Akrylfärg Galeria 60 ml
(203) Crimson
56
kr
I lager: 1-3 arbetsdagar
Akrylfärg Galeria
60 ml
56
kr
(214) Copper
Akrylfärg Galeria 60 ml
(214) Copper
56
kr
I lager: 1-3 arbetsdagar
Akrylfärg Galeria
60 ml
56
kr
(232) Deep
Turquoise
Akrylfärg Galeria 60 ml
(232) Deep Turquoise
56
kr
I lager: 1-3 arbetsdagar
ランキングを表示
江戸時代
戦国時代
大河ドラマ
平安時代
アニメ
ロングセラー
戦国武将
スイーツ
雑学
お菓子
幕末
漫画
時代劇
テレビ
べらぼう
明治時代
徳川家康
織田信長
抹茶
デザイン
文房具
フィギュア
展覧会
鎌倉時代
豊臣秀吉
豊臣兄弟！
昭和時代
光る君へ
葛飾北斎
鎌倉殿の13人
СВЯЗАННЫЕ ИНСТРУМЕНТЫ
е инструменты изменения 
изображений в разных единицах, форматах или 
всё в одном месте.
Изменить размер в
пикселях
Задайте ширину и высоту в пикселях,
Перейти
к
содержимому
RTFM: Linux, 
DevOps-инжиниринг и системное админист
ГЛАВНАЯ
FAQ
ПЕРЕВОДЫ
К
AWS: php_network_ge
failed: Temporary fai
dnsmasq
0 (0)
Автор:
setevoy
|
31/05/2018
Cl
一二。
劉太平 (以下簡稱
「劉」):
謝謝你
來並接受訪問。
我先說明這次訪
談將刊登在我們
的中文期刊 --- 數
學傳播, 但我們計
_ _ _
→ ASSIGNED TASK: In the listing, return each line containing the string "пикселях".

→ RESULT FOR THIS TASK:
пикселях
Задайте ширину и высоту в пикселях,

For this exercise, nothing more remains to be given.